What
Why
How
map (k1,v1) -→ list(k2,v2)
reduce (k2,list(v2)) -→ list(v2)
serialization and deserialization Iterator → Lazy Load
A Toy Example
map(String key, String value):
// key: document name
// value: document contents
for each word w in value:
EmitIntermediate(w, "1");
reduce(String key, Iterator values):
// key: a word
// values: a list of counts
int result = 0;
for each v in values:
result += ParseInt(v);
Emit(AsString(result));
Successors to MapReduce at Google
-
FlumeJava
- A high-level API for writing data processing pipelines in Java.
- It simplifies the creation of complex data pipelines and can execute them using MapReduce or other backend engines.
-
Dataflow (Apache Beam)
- A unified model for both batch and stream processing.

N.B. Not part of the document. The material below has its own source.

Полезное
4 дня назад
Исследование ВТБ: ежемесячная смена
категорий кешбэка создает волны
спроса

- Google Cloud Dataflow is the managed implementation, providing scalability and performance.
- Apache Beam (open-source) allows the same code to run on multiple engines like Flink, Spark, or Google Cloud Dataflow.
-
Spanner and F1
- Spanner is a globally distributed database designed for consistency and scalability.

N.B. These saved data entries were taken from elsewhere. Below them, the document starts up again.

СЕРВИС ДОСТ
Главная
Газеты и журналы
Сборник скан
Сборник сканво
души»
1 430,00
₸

- F1, Google’s successor to Bigtable, is built on Spanner and optimized for large-scale relational queries.
-
Dremel (BigQuery)
- A distributed query engine that powers Google’s BigQuery.
- It supports low-latency, ad-hoc SQL queries on petabytes of structured data.
Industry Perspective
Google’s departure from MapReduce mirrors a broader industry trend. Modern distributed systems often favor:
- Real-time and stream processing systems (e.g., Apache Kafka, Apache Flink).
- Declarative big data frameworks (e.g., Apache Spark, Hive on Tez).
Frameworks like Apache Spark, which offers in-memory computation and better abstractions, have gained wide adoption in the industry and overshadowed MapReduce.